Assignment >>
Return every line of the listing exactly as written.

━━━━━ Material to process

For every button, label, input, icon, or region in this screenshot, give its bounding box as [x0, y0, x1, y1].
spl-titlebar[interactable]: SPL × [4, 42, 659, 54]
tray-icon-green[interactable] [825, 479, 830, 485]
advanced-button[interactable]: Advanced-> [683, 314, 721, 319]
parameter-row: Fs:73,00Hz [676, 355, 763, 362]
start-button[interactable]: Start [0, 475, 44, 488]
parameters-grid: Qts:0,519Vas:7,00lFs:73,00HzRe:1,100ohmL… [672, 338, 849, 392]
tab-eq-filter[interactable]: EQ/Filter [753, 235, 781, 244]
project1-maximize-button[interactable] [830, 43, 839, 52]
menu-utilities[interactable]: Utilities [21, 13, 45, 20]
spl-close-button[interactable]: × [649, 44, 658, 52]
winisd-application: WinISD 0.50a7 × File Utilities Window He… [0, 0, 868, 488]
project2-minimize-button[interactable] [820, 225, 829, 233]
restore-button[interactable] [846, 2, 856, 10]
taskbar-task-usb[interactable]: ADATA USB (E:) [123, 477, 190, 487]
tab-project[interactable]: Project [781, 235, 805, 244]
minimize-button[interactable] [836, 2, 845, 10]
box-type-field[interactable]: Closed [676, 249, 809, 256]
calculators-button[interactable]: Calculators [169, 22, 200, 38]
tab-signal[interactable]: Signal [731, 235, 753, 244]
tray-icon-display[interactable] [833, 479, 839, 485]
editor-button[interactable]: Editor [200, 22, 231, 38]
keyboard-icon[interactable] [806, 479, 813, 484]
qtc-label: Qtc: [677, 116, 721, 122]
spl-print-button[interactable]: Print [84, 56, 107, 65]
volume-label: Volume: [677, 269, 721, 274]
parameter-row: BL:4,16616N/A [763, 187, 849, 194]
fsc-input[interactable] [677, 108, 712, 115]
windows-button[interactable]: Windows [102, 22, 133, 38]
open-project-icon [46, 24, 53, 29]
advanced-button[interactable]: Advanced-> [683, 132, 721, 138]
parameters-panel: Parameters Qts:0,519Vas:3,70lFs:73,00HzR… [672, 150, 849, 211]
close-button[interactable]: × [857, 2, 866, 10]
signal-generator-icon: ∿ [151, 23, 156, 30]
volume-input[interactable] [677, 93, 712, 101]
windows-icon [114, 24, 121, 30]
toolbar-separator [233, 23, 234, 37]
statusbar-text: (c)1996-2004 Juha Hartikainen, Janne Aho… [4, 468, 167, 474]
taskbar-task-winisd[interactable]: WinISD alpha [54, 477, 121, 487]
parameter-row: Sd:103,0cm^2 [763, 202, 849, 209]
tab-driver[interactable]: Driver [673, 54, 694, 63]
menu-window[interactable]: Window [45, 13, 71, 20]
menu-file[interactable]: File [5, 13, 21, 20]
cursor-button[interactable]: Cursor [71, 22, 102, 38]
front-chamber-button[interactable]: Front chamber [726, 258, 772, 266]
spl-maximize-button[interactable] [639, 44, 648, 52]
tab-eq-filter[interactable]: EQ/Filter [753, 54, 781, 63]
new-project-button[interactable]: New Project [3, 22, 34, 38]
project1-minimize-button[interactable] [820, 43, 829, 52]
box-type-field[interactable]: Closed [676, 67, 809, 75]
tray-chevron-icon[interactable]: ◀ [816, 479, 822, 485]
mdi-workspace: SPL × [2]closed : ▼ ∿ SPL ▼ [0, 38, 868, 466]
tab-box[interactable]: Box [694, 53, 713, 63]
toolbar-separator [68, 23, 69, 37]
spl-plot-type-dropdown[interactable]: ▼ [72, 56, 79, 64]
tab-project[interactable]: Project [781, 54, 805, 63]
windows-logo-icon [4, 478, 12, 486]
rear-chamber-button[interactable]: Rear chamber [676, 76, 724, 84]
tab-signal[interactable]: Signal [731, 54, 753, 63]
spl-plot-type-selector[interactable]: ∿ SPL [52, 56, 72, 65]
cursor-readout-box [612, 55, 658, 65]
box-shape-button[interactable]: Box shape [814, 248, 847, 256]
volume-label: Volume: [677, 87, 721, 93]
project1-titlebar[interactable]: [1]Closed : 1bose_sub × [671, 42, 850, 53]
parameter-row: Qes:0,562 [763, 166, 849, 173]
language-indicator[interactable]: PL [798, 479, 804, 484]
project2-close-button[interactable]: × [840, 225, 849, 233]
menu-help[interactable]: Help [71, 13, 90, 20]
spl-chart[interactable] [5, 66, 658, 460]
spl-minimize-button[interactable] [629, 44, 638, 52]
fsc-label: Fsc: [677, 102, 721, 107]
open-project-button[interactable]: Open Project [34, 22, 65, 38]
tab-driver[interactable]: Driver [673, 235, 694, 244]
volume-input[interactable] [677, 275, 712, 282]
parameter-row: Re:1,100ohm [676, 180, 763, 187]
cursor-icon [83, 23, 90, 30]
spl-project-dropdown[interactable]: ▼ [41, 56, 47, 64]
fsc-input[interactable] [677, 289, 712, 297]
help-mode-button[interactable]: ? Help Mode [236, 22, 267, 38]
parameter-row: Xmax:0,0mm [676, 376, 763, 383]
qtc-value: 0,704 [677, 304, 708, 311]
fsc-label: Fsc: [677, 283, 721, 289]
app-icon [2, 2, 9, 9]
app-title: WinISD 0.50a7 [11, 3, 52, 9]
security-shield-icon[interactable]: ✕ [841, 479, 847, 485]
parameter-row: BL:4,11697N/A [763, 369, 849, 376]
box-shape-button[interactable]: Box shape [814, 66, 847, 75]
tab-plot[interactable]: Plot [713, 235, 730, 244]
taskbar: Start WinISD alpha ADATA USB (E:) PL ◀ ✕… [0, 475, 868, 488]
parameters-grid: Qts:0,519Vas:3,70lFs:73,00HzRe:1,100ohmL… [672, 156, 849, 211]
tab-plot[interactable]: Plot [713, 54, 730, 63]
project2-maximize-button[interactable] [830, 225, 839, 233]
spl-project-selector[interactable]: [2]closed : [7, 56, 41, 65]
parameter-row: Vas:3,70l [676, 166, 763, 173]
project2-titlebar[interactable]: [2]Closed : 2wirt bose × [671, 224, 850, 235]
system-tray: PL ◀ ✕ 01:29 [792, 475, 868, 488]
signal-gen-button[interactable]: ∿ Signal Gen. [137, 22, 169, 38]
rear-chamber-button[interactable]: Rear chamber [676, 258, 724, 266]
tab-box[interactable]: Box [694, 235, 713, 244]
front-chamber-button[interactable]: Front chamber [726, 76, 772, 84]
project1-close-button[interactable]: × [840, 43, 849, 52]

━━━━━━━━━━

Task result >>
For every button, label, input, icon, or region in this screenshot, give its bounding box as [x0, y0, x1, y1].
spl-titlebar[interactable]: SPL × [4, 42, 659, 54]
tray-icon-green[interactable] [825, 479, 830, 485]
advanced-button[interactable]: Advanced-> [683, 314, 721, 319]
parameter-row: Fs:73,00Hz [676, 355, 763, 362]
start-button[interactable]: Start [0, 475, 44, 488]
parameters-grid: Qts:0,519Vas:7,00lFs:73,00HzRe:1,100ohmL… [672, 338, 849, 392]
tab-eq-filter[interactable]: EQ/Filter [753, 235, 781, 244]
project1-maximize-button[interactable] [830, 43, 839, 52]
menu-utilities[interactable]: Utilities [21, 13, 45, 20]
spl-close-button[interactable]: × [649, 44, 658, 52]
winisd-application: WinISD 0.50a7 × File Utilities Window He… [0, 0, 868, 488]
project2-minimize-button[interactable] [820, 225, 829, 233]
restore-button[interactable] [846, 2, 856, 10]
taskbar-task-usb[interactable]: ADATA USB (E:) [123, 477, 190, 487]
tab-project[interactable]: Project [781, 235, 805, 244]
minimize-button[interactable] [836, 2, 845, 10]
box-type-field[interactable]: Closed [676, 249, 809, 256]
calculators-button[interactable]: Calculators [169, 22, 200, 38]
tab-signal[interactable]: Signal [731, 235, 753, 244]
tray-icon-display[interactable] [833, 479, 839, 485]
editor-button[interactable]: Editor [200, 22, 231, 38]
keyboard-icon[interactable] [806, 479, 813, 484]
qtc-label: Qtc: [677, 116, 721, 122]
spl-print-button[interactable]: Print [84, 56, 107, 65]
volume-label: Volume: [677, 269, 721, 274]
parameter-row: BL:4,16616N/A [763, 187, 849, 194]
fsc-input[interactable] [677, 108, 712, 115]
windows-button[interactable]: Windows [102, 22, 133, 38]
open-project-icon [46, 24, 53, 29]
advanced-button[interactable]: Advanced-> [683, 132, 721, 138]
parameters-panel: Parameters Qts:0,519Vas:3,70lFs:73,00HzR… [672, 150, 849, 211]
close-button[interactable]: × [857, 2, 866, 10]
signal-generator-icon: ∿ [151, 23, 156, 30]
volume-input[interactable] [677, 93, 712, 101]
windows-icon [114, 24, 121, 30]
toolbar-separator [233, 23, 234, 37]
statusbar-text: (c)1996-2004 Juha Hartikainen, Janne Aho… [4, 468, 167, 474]
taskbar-task-winisd[interactable]: WinISD alpha [54, 477, 121, 487]
parameter-row: Sd:103,0cm^2 [763, 202, 849, 209]
tab-driver[interactable]: Driver [673, 54, 694, 63]
menu-window[interactable]: Window [45, 13, 71, 20]
menu-file[interactable]: File [5, 13, 21, 20]
cursor-button[interactable]: Cursor [71, 22, 102, 38]
front-chamber-button[interactable]: Front chamber [726, 258, 772, 266]
spl-maximize-button[interactable] [639, 44, 648, 52]
tab-eq-filter[interactable]: EQ/Filter [753, 54, 781, 63]
new-project-button[interactable]: New Project [3, 22, 34, 38]
project1-minimize-button[interactable] [820, 43, 829, 52]
box-type-field[interactable]: Closed [676, 67, 809, 75]
tray-chevron-icon[interactable]: ◀ [816, 479, 822, 485]
mdi-workspace: SPL × [2]closed : ▼ ∿ SPL ▼ [0, 38, 868, 466]
tab-box[interactable]: Box [694, 53, 713, 63]
toolbar-separator [68, 23, 69, 37]
spl-plot-type-dropdown[interactable]: ▼ [72, 56, 79, 64]
tab-project[interactable]: Project [781, 54, 805, 63]
windows-logo-icon [4, 478, 12, 486]
rear-chamber-button[interactable]: Rear chamber [676, 76, 724, 84]
tab-signal[interactable]: Signal [731, 54, 753, 63]
spl-plot-type-selector[interactable]: ∿ SPL [52, 56, 72, 65]
cursor-readout-box [612, 55, 658, 65]
box-shape-button[interactable]: Box shape [814, 248, 847, 256]
volume-label: Volume: [677, 87, 721, 93]
project1-titlebar[interactable]: [1]Closed : 1bose_sub × [671, 42, 850, 53]
parameter-row: Qes:0,562 [763, 166, 849, 173]
language-indicator[interactable]: PL [798, 479, 804, 484]
project2-close-button[interactable]: × [840, 225, 849, 233]
menu-help[interactable]: Help [71, 13, 90, 20]
spl-chart[interactable] [5, 66, 658, 460]
spl-minimize-button[interactable] [629, 44, 638, 52]
fsc-label: Fsc: [677, 102, 721, 107]
open-project-button[interactable]: Open Project [34, 22, 65, 38]
tab-driver[interactable]: Driver [673, 235, 694, 244]
volume-input[interactable] [677, 275, 712, 282]
parameter-row: Re:1,100ohm [676, 180, 763, 187]
cursor-icon [83, 23, 90, 30]
spl-project-dropdown[interactable]: ▼ [41, 56, 47, 64]
fsc-input[interactable] [677, 289, 712, 297]
help-mode-button[interactable]: ? Help Mode [236, 22, 267, 38]
parameter-row: Xmax:0,0mm [676, 376, 763, 383]
qtc-value: 0,704 [677, 304, 708, 311]
fsc-label: Fsc: [677, 283, 721, 289]
app-icon [2, 2, 9, 9]
app-title: WinISD 0.50a7 [11, 3, 52, 9]
security-shield-icon[interactable]: ✕ [841, 479, 847, 485]
parameter-row: BL:4,11697N/A [763, 369, 849, 376]
box-shape-button[interactable]: Box shape [814, 66, 847, 75]
tab-plot[interactable]: Plot [713, 235, 730, 244]
taskbar: Start WinISD alpha ADATA USB (E:) PL ◀ ✕… [0, 475, 868, 488]
parameters-grid: Qts:0,519Vas:3,70lFs:73,00HzRe:1,100ohmL… [672, 156, 849, 211]
tab-plot[interactable]: Plot [713, 54, 730, 63]
project2-maximize-button[interactable] [830, 225, 839, 233]
spl-project-selector[interactable]: [2]closed : [7, 56, 41, 65]
parameter-row: Vas:3,70l [676, 166, 763, 173]
project2-titlebar[interactable]: [2]Closed : 2wirt bose × [671, 224, 850, 235]
system-tray: PL ◀ ✕ 01:29 [792, 475, 868, 488]
signal-gen-button[interactable]: ∿ Signal Gen. [137, 22, 169, 38]
rear-chamber-button[interactable]: Rear chamber [676, 258, 724, 266]
tab-box[interactable]: Box [694, 235, 713, 244]
front-chamber-button[interactable]: Front chamber [726, 76, 772, 84]
project1-close-button[interactable]: × [840, 43, 849, 52]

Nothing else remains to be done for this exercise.